> **What to work on**:
What lines of the data below hold the string "pacienta"? Copy each one out.

> **Records to process**:
Content starts
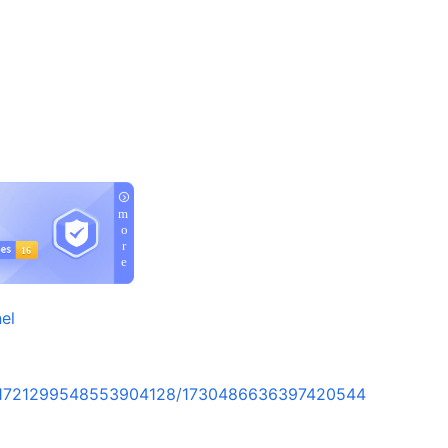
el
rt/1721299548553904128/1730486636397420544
Content ends
Content starts
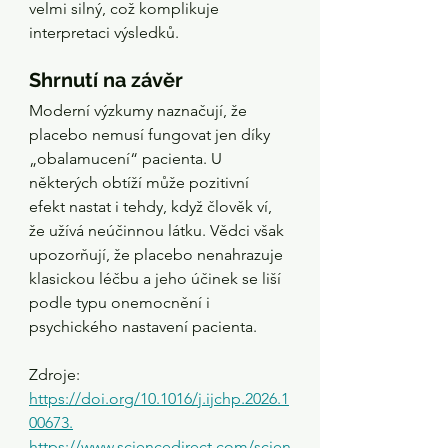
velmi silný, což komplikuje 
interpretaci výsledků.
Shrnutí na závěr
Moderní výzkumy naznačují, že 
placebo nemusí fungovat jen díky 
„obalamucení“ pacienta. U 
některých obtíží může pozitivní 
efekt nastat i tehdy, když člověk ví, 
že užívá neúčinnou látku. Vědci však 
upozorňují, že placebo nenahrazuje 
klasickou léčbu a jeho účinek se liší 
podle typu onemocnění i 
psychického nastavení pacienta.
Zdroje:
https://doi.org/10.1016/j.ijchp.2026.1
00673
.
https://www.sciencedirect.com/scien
Content ends
> **Output below**:
„obalamucení“ pacienta. U 
psychického nastavení pacienta.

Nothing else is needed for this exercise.